= Exercise aim =
Every line of the listing belongs in your answer exactly as written; the images do not.

= Records =
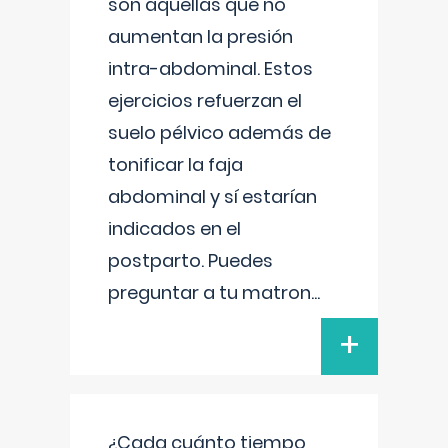
son aquellas que no
aumentan la presión
intra-abdominal. Estos
ejercicios refuerzan el
suelo pélvico además de
tonificar la faja
abdominal y sí estarían
indicados en el
postparto. Puedes
preguntar a tu matron
...
+
¿Cada cuánto tiempo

= Answer to the exercise =
son aquellas que no
aumentan la presión
intra-abdominal. Estos
ejercicios refuerzan el
suelo pélvico además de
tonificar la faja
abdominal y sí estarían
indicados en el
postparto. Puedes
preguntar a tu matron
...
+
¿Cada cuánto tiempo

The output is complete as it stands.